Page-level text extractions
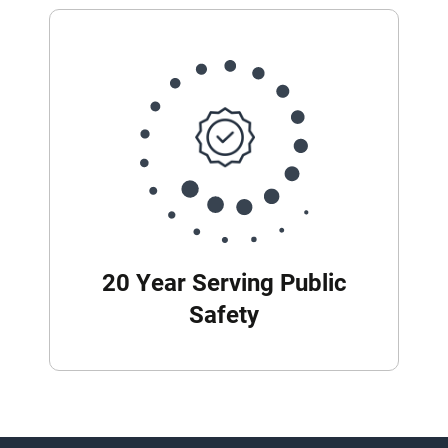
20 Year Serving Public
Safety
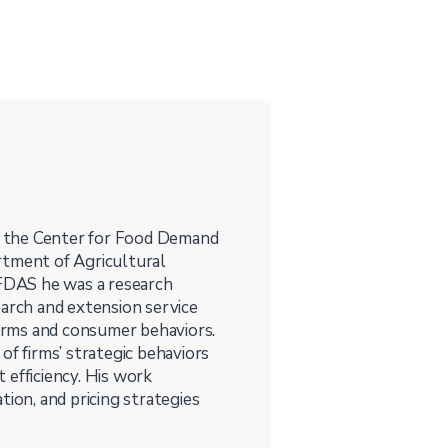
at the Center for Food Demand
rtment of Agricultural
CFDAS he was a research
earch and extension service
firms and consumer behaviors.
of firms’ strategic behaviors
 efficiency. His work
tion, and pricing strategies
---
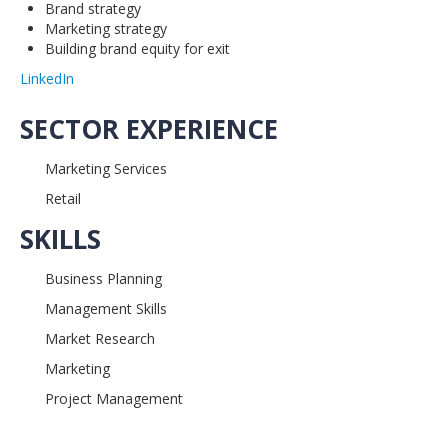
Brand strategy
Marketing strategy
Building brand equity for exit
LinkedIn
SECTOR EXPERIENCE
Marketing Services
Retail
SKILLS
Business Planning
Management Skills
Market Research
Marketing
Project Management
---
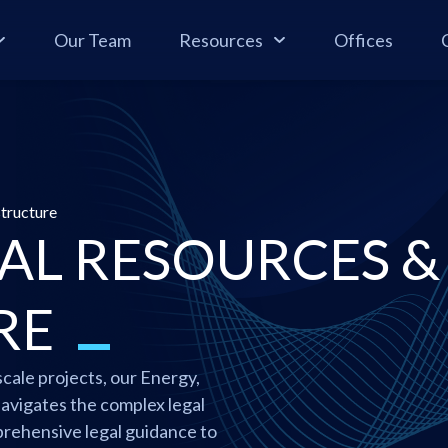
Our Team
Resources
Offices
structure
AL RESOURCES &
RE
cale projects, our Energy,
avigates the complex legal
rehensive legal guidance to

[Activity]
Look above for the line with "Business Planning" and the line with "Project Management"; transcribe both and all lines in between, exactly, and nothing else.

[Task response]
Business Planning
Management Skills
Market Research
Marketing
Project Management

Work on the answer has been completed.